Howiestern Howard Stern is apparently beginning to realize that satellite radio isn't all it's cracked up to be. (It is cracked up, isn't it?) The New York Post has it on the equivalent of good authority that Stern -- big money or no -- is at least seriously entertaining a move that would allow him to be part of the terrestrial radio universe while remaining as a Sirius Satellite Radio personality.

The problem, of course, is that Stern no longer matters since leaving the free radio world behind in January. He's no longer quoted anywhere or part of the pop culture zeitgeist (a word I love to use at every opportunity because it makes me sound smart, kinda). So there may well be a plan afoot to "share" Stern at Sirius and possibly via another free over-the-air syndicated network.
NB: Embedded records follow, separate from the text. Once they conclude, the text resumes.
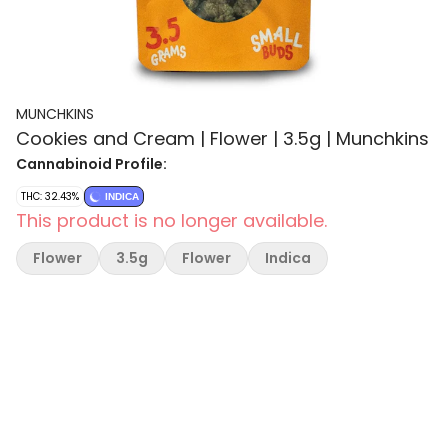
MUNCHKINS
Cookies and Cream | Flower | 3.5g | Munchkins
Cannabinoid Profile:
THC: 32.43%
INDICA
This product is no longer available.
Flower
3.5g
Flower
Indica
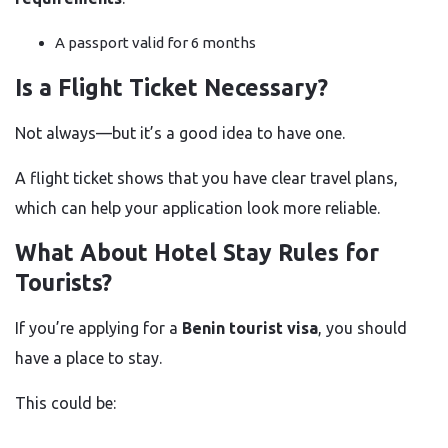
A passport valid for 6 months
Is a Flight Ticket Necessary?
Not always—but it’s a good idea to have one.
A flight ticket shows that you have clear travel plans,
which can help your application look more reliable.
What About Hotel Stay Rules for
Tourists?
If you’re applying for a
Benin tourist visa
, you should
have a place to stay.
This could be:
If there's anything that Howard craves more than big bucks, it's the attention that his freewheeling act generates. So when he's virtually ignored as he has been of late with his plummeting profile, Stern is not a happy boy.

We may be a few years away, or perhaps a few decades, from satellite radio mattering enough to keep someone like Stern on the mainstream radar. But the day ain't here yet. Everyone who has it agrees that satellite is a cool thing, but it's far from an indispensible thing. Most people lack the motivation to pay a monthly subscription fee for something they listen to going to work and coming home in the car.
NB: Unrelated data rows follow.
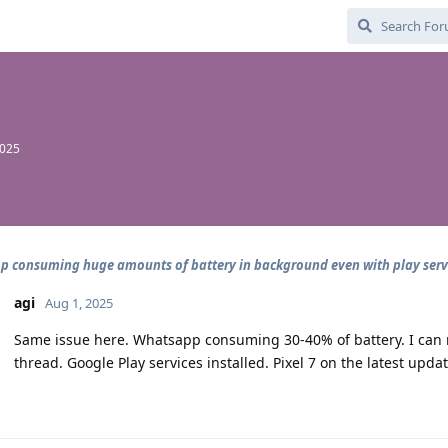
2025
 consuming huge amounts of battery in background even with play serv
agi
Aug 1, 2025
Same issue here. Whatsapp consuming 30-40% of battery. I can
thread. Google Play services installed. Pixel 7 on the latest u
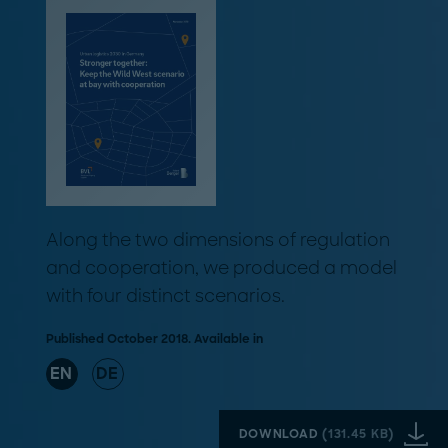
Along the two dimensions of regulation
and cooperation, we produced a model
with four distinct scenarios.
Published October 2018. Available in
EN
DE
DOWNLOAD
(
131.45 KB
)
So while Howie has indeed generates increased sales of Sirius Radio units and made huge strides in putting it on the subscription map, his audiences is still a pittance compared to what he was drawing on the no-pay airwaves. So as some like Tabloid Baby have long predicted, Stern will soon be returning to a free radio near you.

The Term 'Much Ado About Nothing' Races to Mind

Stern_2 So CBS Corp. has settled its massive, huge, mucho mas grande el giganto lawsuit against Howard Stern and Sirius Satellite Radio for a measly $2 million or so, which in this world is less even than chump change. Remember how CBS was supposedly incensed at Stern for using the last months of his terrestrial radio days promoting his move to Sirius, as if the guy has ever been about more than plugging his own every move, thought and impulse. And CBS claimed Stern boosted the Sirius stock on their dime while depressing its own radio division prospects.
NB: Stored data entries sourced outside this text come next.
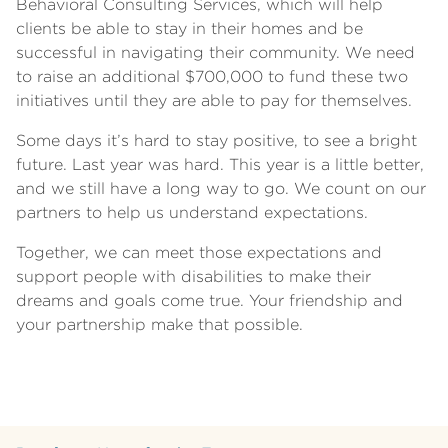
Behavioral Consulting Services, which will help
clients be able to stay in their homes and be
successful in navigating their community. We need
to raise an additional $700,000 to fund these two
initiatives until they are able to pay for themselves.
Some days it’s hard to stay positive, to see a bright
future. Last year was hard. This year is a little better,
and we still have a long way to go. We count on our
partners to help us understand expectations.
Together, we can meet those expectations and
support people with disabilities to make their
dreams and goals come true. Your friendship and
your partnership make that possible.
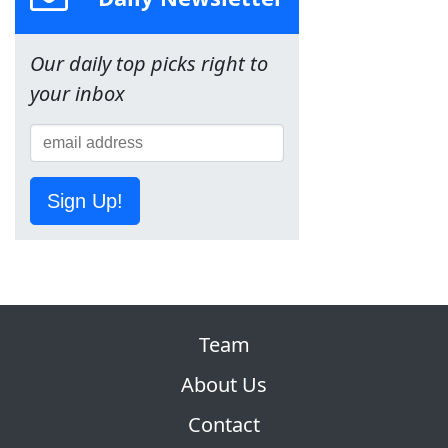
Our daily top picks right to
your inbox
Sign Up!
Team
About Us
Contact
But you can't exactly say CBS stuck by its guns in settling for $2 mil. and other unspecified bucks. The $2 million will come from Sirius in a payment to CBS Radio "relating to the conveyance of its rights in the recordings of 'The Howard Stern Show'," according to a joint statement strategically filed the Friday before a holiday weekend so as to get buried. And buried, for the most part, it got. The announced money isn't all CBS will be getting. But as the statement noted, "The remaining terms and conditions of the settlement are confidential."

Oh really? It's interesting that CBS would accept such comparatively puny compensatory and punitive damages, which points to how frivilous this suit was in the first place. At the same time, it doesn't say much for Stern that the self-proclaimed "King of All Media" would choose now as the time when he'd shut his yap after having embarked on a loud campaign denouncing CBS/Viacom chief Leslie Moonves as a disingenuous jerk (among other terms). When it comes to money, evidently, even the boisterous Stern can turn uncharacteristically tight-lipped.

That Stern was able to slam Moonves on the CBS air via an appearance on "Late Show With David Letterman" a few months back should have been a tipoff as to the lack of genuine teeth in the suit.

As I suspected at the time the CBS action was filed, this was all about spitting into the wind. No doubt CBS was genuinely upset at the thought that that Stern was able to enrich his Sirius stock options to the tune of more than $200 million while blathering on their air. Yet at the same time, they also had to know that Stern -- beset by a world-class persecution complex in the best of times -- only benefitted from the "Me Against the World!" exposure afforded him by the suit and subsequent media coverage.